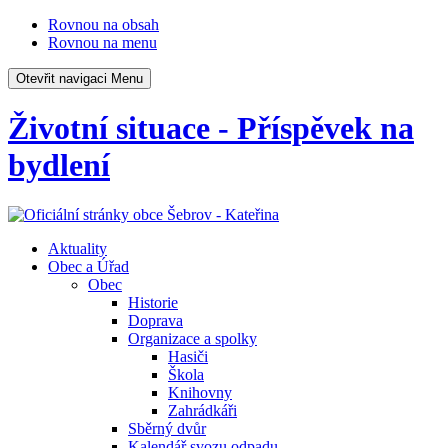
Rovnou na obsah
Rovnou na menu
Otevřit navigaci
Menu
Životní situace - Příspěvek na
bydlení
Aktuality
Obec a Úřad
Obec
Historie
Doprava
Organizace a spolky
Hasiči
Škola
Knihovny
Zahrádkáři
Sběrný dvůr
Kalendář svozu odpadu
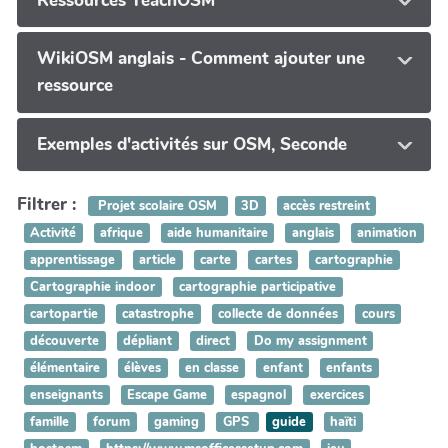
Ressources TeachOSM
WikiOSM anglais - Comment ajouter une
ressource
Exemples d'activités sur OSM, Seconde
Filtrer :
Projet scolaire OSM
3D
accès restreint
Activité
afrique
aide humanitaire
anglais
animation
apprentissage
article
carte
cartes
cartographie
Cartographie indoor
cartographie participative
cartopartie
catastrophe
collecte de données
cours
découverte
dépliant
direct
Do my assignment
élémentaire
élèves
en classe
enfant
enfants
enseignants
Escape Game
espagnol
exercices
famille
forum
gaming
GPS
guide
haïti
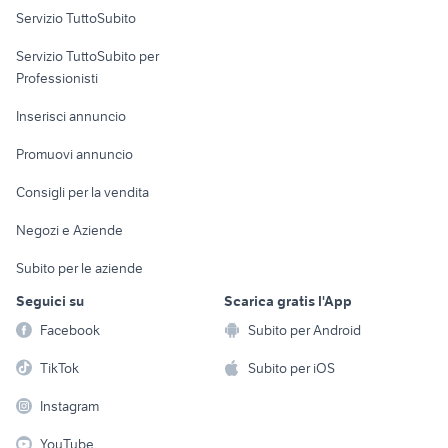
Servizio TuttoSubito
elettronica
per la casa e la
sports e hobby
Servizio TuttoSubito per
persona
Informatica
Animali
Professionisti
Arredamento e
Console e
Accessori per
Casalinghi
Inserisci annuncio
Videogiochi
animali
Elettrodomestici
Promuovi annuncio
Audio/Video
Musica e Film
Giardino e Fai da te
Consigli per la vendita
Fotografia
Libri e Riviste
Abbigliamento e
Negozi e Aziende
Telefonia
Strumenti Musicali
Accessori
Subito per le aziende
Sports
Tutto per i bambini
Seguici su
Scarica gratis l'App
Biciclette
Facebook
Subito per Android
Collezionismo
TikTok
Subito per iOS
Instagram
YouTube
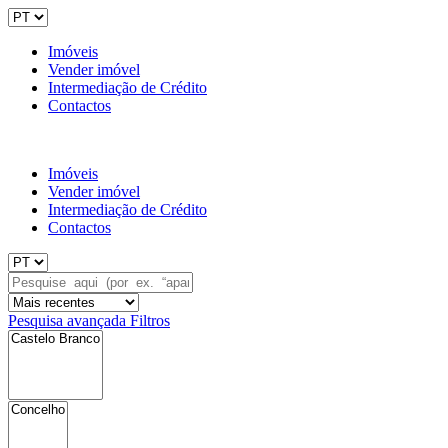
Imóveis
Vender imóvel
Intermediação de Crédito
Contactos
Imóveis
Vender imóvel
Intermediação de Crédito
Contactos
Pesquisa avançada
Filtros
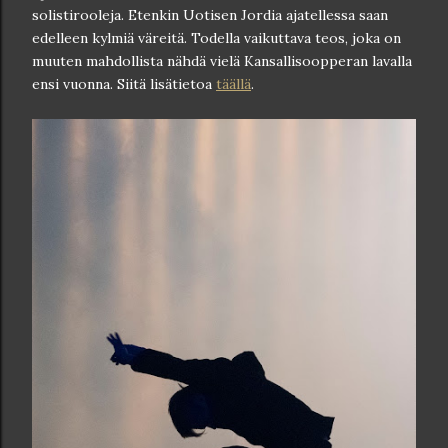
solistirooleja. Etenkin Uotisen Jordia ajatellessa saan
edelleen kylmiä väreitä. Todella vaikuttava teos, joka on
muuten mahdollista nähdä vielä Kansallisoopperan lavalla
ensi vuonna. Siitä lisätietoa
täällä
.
══════════
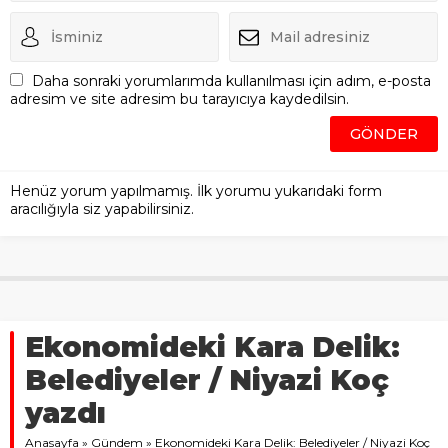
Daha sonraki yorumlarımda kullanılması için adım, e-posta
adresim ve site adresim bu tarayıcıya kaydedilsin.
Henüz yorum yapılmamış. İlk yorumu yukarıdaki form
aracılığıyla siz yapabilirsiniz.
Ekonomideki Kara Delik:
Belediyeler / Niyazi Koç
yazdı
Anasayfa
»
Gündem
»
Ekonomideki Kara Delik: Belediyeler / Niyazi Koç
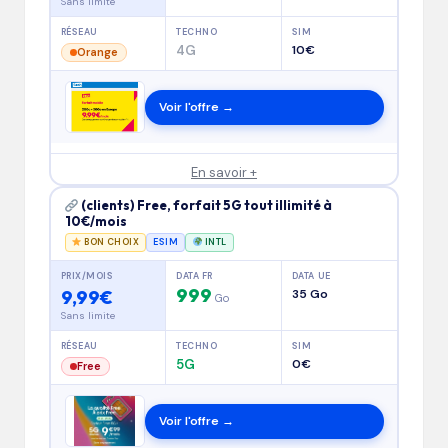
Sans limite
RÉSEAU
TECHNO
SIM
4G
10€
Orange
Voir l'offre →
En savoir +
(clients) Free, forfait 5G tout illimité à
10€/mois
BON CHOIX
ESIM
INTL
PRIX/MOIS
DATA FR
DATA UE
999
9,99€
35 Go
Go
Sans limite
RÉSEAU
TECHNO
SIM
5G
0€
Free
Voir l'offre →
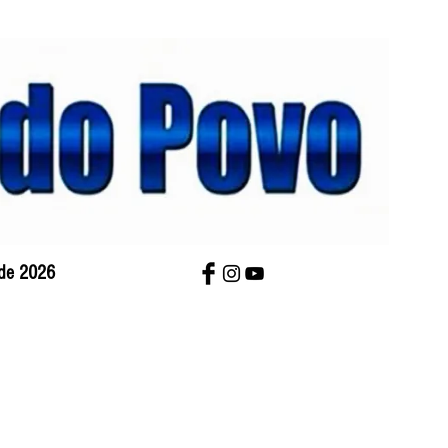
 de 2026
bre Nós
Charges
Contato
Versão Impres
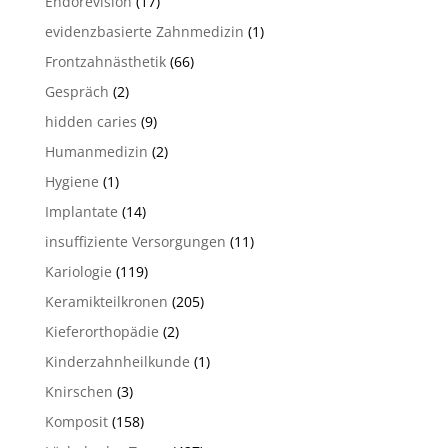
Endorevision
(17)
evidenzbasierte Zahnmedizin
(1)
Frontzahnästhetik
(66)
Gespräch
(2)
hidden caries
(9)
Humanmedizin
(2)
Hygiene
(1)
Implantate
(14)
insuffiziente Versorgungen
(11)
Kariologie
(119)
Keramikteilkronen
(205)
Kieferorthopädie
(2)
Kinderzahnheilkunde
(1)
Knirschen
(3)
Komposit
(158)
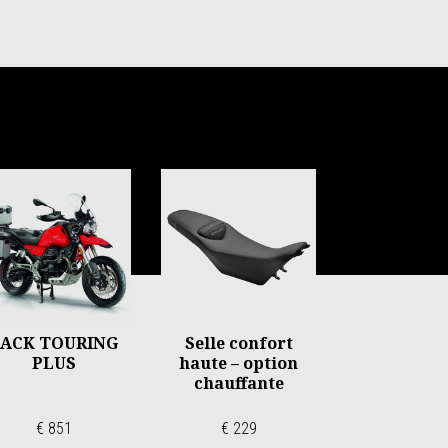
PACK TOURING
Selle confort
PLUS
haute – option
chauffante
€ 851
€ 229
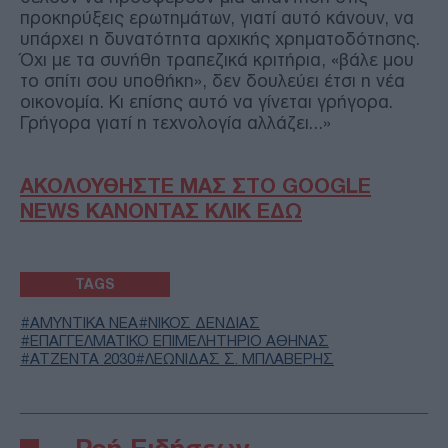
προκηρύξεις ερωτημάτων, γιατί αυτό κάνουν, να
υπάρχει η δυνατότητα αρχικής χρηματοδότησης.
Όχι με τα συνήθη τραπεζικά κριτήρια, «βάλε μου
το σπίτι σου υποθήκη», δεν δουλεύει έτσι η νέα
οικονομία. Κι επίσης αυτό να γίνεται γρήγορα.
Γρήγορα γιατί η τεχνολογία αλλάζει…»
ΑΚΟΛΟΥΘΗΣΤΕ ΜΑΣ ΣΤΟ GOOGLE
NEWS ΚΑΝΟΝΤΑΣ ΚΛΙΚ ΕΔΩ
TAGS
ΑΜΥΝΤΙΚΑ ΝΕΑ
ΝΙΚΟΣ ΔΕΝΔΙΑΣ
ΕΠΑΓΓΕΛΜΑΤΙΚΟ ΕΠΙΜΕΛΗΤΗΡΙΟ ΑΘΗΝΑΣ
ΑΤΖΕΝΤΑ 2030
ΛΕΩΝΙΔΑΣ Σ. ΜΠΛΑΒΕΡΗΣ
══════════
## WORK TASK:
List each line of the records that holds the string "Belediyeler".

## RESULT OF THE EXERCISE:
Belediyeler / Niyazi Koç
Ekonomideki Kara Delik: Belediyeler / Niyazi Koç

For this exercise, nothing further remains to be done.